On faisait autrefois une distinction entre les inns, les taverns et les public-houses. Les inns (auberges) appartiennent maintenant à l’histoire de la vieille Angleterre. Leur règne a fini avec celui des diligences. On rencontre pourtant encore quelques auberges dans les vieux quartiers du vieux Londres. La plus ancienne est le Talbot ou Tabard, à laquelle se rattache un intérêt littéraire : elle a eu l’honneur d’être mentionnée par le poète Chaucer dans ses Contes de Canterbury[1]. Les autres sont les Clés croisées (Cross Keys), la Treille, les Quatre Cygnes, le Dragon vert et le Bœuf, qui, s’il faut en croire les antiquaires, existaient avant 1750. On peut se faire une idée de ce qu’étaient alors les inns de Londres et de la campagne par une gravure de Hogarth dans laquelle on voit une diligence arrêtée et les voyageurs, — parmi lesquels une volumineuse femme, — en train de monter une échelle courte et d’entrer dans l’intérieur du véhicule. Au front de la voiture, attelée le plus souvent de huit chevaux, luisait une large lanterne comme un œil de cyclope, et chacun de ces chevaux secouait une sonnette suspendue à ses harnais qui répandait dans les villes et sur les grandes routes, au milieu des calmes nuits d’été, un bruit agréable. A l’entrée du cabaret ou de l’auberge était une enseigne fixée à un poteau de bois, ou d’autres fois un monstrueux pot d’étain tenu à une cer-

  1. Une société de vingt-neuf pèlerins se rencontre à Tabard-Inn. Ils ont tous fait vœu de se rendre à la châsse de Thomas Becket, dans la ville de Canterbury. Ces pèlerinages n’interdisaient point la bonne chère et les gais propos. Le poète se met joyeusement de la partie.
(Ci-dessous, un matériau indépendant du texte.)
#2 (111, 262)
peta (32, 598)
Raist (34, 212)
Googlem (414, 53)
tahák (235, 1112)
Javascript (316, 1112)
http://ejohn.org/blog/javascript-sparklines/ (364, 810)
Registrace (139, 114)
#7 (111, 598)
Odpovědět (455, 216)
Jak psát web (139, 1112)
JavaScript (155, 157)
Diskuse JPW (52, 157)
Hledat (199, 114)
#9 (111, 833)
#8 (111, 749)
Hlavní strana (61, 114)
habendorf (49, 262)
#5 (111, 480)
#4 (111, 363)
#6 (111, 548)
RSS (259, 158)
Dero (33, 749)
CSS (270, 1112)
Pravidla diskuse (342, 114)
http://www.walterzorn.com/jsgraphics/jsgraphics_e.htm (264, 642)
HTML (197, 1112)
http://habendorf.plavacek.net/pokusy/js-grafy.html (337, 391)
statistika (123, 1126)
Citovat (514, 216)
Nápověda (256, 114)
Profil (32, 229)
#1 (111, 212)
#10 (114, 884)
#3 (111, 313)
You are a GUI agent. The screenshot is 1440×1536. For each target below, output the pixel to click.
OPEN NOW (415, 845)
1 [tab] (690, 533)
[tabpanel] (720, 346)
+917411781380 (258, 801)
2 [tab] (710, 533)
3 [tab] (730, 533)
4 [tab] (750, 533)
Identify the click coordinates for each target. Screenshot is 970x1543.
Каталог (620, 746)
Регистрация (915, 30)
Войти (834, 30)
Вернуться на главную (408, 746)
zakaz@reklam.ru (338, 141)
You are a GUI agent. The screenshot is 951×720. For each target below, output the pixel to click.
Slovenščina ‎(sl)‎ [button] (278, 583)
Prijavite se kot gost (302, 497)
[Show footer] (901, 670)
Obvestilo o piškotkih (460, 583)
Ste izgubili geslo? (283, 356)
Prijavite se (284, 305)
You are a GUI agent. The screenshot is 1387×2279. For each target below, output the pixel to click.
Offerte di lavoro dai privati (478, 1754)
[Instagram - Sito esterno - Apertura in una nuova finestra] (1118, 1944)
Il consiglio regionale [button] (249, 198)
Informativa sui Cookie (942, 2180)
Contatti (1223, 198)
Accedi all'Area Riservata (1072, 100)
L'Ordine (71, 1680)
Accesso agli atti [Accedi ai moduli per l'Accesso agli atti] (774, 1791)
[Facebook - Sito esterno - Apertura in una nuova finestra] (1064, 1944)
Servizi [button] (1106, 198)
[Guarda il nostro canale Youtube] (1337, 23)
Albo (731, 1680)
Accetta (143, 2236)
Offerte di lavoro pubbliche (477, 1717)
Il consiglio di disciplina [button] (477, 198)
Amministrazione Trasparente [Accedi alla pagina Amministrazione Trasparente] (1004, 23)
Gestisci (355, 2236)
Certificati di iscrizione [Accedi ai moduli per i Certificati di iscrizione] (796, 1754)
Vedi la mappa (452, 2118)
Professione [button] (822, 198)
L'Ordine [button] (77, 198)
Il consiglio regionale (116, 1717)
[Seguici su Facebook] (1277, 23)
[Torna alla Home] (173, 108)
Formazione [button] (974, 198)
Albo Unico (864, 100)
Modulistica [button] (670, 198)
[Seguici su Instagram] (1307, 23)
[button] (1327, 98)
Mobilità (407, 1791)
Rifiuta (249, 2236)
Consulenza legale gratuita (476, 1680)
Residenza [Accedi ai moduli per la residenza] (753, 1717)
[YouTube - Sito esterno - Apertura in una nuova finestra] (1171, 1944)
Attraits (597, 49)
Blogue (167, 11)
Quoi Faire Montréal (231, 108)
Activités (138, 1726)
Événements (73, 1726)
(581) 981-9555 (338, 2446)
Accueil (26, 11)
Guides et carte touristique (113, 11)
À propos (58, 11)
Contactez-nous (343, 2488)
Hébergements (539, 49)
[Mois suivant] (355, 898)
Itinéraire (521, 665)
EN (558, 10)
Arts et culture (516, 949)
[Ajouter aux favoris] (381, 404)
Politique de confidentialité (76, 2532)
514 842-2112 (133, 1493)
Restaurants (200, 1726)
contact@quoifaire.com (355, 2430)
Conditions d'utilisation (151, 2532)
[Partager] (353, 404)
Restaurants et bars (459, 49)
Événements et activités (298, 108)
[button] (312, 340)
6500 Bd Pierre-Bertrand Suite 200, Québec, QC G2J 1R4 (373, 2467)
Le maître du cabaret en fait autant et propose que, pour charmer les longueurs de la route, chacun d’eux raconte une histoire, en allant et en revenant; celui dont le récit sera le plus intéressant aura un souper payé par le reste des convives. Chaucer vivait de 1308 à 1400. On lit dans High street (Southwark), une des plus anciennes rues de Londres, une inscription ainsi conçue : « Ici est l’auberge où Geoffrey Chaucer et vingt-neuf pèlerins logèrent lors de leur voyage à Canterbury en 1383.» Par une confusion de mots, l’enseigne du Tabard, — une cotte d’armes sans manches portée autrefois par les nobles à la guerre, — a été changée en celle du Talbot, une espèce de chien de chasse. Les antiquaires admirent dans la cour de cette hôtellerie une galerie en bois qui se présente en face de l’entrée dans High street. Cette galerie est supportée par de gros piliers ronds, aussi en bois; elle soutient à son tour, sur d’autres piliers d’une forme plus légère, un toit très élevé qui s’incline en une pente rude.